How do you teach?
How do you learn?
I don’t have a degree in teaching or education but I do have 74 years on this earth that have given me numerous examples of how I learn, both through deliberate, planned study and through the everyday of ‘life”: how I present information when I’m sharing something with friends and how I teach qigong both informally and formally.
Human beings are playful people and learn best through their own experiences. There should, in most cases, be some guidance and some boundaries, hence risk assessments that identify dangerous cliffs or dangerous ways of moving joints. But on the whole, I have found there is a limit to how long people can concentrate when sitting or standing still. And that that limit is much longer when people are moving and longer still when they are with other people who are also moving.
One of my favourite places to learn is Tai Chi Caledonia, which brings together teachers and students from all parts of the world.

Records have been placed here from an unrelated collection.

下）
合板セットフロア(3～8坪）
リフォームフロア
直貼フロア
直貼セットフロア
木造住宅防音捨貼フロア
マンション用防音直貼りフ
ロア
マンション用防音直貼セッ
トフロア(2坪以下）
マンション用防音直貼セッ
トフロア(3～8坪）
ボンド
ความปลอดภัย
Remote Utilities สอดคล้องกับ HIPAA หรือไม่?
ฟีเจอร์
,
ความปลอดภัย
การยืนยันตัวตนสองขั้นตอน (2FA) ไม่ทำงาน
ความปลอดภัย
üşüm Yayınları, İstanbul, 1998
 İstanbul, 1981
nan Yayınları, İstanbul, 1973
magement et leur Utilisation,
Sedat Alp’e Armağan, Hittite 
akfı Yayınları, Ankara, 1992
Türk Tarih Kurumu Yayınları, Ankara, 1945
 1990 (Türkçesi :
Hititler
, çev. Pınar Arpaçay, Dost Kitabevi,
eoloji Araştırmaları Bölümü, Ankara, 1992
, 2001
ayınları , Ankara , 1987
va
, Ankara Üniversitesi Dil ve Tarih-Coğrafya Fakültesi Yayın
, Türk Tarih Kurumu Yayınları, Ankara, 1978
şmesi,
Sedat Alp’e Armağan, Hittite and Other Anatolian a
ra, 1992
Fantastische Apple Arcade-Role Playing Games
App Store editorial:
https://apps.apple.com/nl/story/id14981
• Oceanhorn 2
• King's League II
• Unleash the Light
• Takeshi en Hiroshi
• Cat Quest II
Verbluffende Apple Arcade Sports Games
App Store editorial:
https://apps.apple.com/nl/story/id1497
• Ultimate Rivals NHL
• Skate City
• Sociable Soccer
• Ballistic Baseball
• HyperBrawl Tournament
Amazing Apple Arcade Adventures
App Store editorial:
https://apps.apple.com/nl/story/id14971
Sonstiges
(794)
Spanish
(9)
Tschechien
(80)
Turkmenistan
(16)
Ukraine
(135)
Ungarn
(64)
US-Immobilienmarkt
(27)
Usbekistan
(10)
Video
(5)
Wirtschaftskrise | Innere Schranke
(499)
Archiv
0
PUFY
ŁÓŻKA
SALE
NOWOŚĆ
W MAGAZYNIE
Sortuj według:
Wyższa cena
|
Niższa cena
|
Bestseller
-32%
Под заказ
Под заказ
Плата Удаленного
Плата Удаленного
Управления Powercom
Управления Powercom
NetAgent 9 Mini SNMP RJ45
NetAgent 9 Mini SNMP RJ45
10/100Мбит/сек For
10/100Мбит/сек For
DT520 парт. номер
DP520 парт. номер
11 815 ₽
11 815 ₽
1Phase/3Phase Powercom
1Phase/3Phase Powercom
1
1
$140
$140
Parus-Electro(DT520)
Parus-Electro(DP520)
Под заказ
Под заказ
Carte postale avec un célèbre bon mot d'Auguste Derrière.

The teachers and students come from different ‘schools’ which have different moves and different names for the same moves or the same names for different moves. They are often teaching and learning in a second language and this slows things down as one or the other searches for the right translation. Some teachers will take the trouble to identify these issues early on, to find different ways of expressing what they want to say – and then use more than one expression as they go through the exercises, continually checking that no one is standing with a puzzled expression on his or her face. I love these teachers and I try to emulate them.
So if you come to one of my workshops, you can expect:
1) a brief introduction to the theory of what we are doing in simple language
2) followed by demonstration with self-paced practise and
3) finishing with an all-together run-through of the form we have been learning.
4) This will be backed up with a handout covering more of the theory for those who are interested, illustrations and explanations of the moves and, if appropriate, a link to a video.